The report reaffirms the sodium AI for individuals ages 14-50, decreases the sodium AIs for children age 1-13, increases the sodium AIs for adults ages 51 and older, and decreases the potassium AIs for individuals age 1 and older. The report also uses guidance from a 2017 National Academies report to introduce the first DRI specific to chronic disease risk reduction.
Sodium and potassium are interrelated, essential nutrients that play vital functional roles in the body, including being important for nerve signal transmission, muscle contraction, and fluid balance. Both nutrients have been linked to risk of chronic disease, particularly cardiovascular disease, the report says. Possible associations between sodium intake with other adverse health outcomes have also been suggested. The physiological essentiality of sodium and potassium, in conjunction with their relationships to adverse health effects including chronic disease risk, called for a new approach to establishing DRIs.
The updated sodium AIs are 110 mg daily for infants 0-6 months; 370 mg daily for infants 7-12 months; 800 mg daily for children ages 1-3; 1,000 mg daily for ages 4-8; 1,200 mg daily for ages 9-13; and 1,500 mg daily for ages 14 and older. There remains limited evidence on sodium intakes below 1,500 mg per day for adults, which prevented the committee that conducted the study from considering further reductions in the sodium AI.
There is sufficient evidence to characterize the relationship between sodium intake and risk of chronic disease. Therefore, the committee established a Chronic Disease Risk Reduction Intake (CDRR) for sodium using evidence of the beneficial effect of reducing sodium intake on cardiovascular disease risk, hypertension risk, systolic blood pressure, and diastolic blood pressure. Reductions in intakes that exceed the sodium CDRR are expected to reduce chronic disease risk within the apparently healthy population. For individuals ages 14 and older, the CDRR recommendation is to reduce sodium intakes if above 2,300 mg per day.

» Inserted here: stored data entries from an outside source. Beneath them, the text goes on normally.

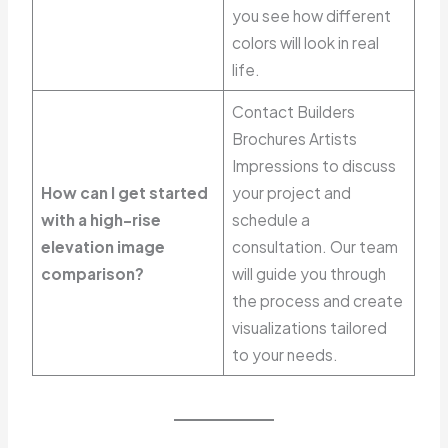
you see how different
colors will look in real
life.
Contact Builders
Brochures Artists
Impressions to discuss
How can I get started
your project and
with a high-rise
schedule a
elevation image
consultation. Our team
comparison?
will guide you through
the process and create
visualizations tailored
to your needs.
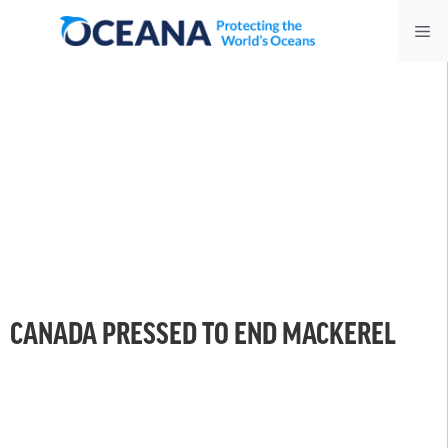
Skip
Me
to
content
CANADA PRESSED TO END MACKEREL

The committee also established a sodium CDRR for children ages 1-13. The effect of sodium intake on blood pressure that was used to inform the sodium tolerable upper intake level (UL) established in the 2005 DRI report is part of the evidence base that informed the CDRR.

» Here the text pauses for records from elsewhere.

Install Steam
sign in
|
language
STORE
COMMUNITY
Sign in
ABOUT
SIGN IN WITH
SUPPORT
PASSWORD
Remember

Most U.S. and Canadian populations consume sodium above both the AI and CDRR values. There is no concern of sodium inadequacy in the population, the report says. Reducing sodium intake has a greater effect on adults with hypertension than on adults with normal blood pressure, but the benefits of reducing sodium intake toward the sodium CDRR or below apply to both groups.

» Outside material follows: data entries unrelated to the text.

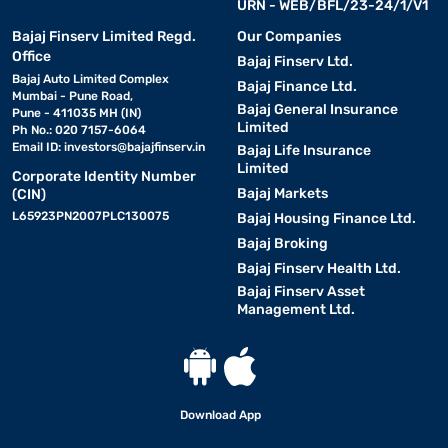
URN - WEB/BFL/23-24/1/V1
Bajaj Finserv Limited Regd.
Our Companies
Office
Bajaj Finserv Ltd.
Bajaj Auto Limited Complex
Bajaj Finance Ltd.
Mumbai - Pune Road,
Bajaj General Insurance
Pune - 411035 MH (IN)
Limited
Ph No.: 020 7157-6064
Email ID:
investors@bajajfinserv.in
Bajaj Life Insurance
Limited
Corporate Identity Number
Bajaj Markets
(CIN)
L65923PN2007PLC130075
Bajaj Housing Finance Ltd.
Bajaj Broking
Bajaj Finserv Health Ltd.
Bajaj Finserv Asset
Management Ltd.
Download App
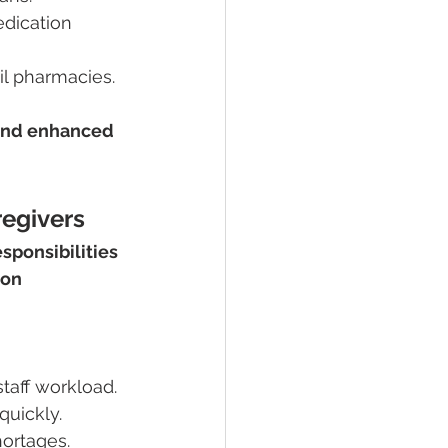
dication 
il pharmacies.
 and enhanced 
regivers
sponsibilities
on 
staff workload.
quickly.
hortages.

The updated potassium AIs are 400 mg daily for infants 0-6 months; 860 mg daily for infants 7-12 months; 2,000 mg daily for children ages 1-3; and 2,300 mg daily for ages 4-8. The potassium AIs for other age groups range from 2,300 to 3,400 mg per day, based on sex and life-stage groups. The potassium AIs in this report are lower than those established in 2005. This difference is due, in part, to the expansion of the DRI model in which consideration of chronic disease risk reduction was separate from consideration of adequacy.
This report reaffirms that there is insufficient evidence to establish a potassium UL for apparently healthy individuals. The absence of a potassium UL does not mean that there is no risk from excessive supplemental potassium intake, either overall or for segments of the population. Caution against high intake through supplemental potassium is warranted for certain population groups, particularly those with or at high risk for compromised kidney function.
Despite moderately strong evidence that potassium supplementation reduces blood pressure, particularly among adults with hypertension, a potassium CDRR cannot be established because of unexplained inconsistencies in the body of evidence, a lack of intake-response relationship, and limited evidence for relationships between potassium intake and chronic disease risk. The lack of a potassium CDRR does not necessarily mean a lack of an effect of potassium intake on chronic disease risk, the report says, but rather a lack of evidence to characterize the effect.
The committee identified a number of research needs that would help inform future potassium and sodium DRIs, such as additional research on the interrelationship between potassium and sodium intakes. In addition, with the vast majority of U.S. and Canadian populations consuming sodium at levels above the CDRRs, opportunities exist to find solutions to reduce population sodium intakes.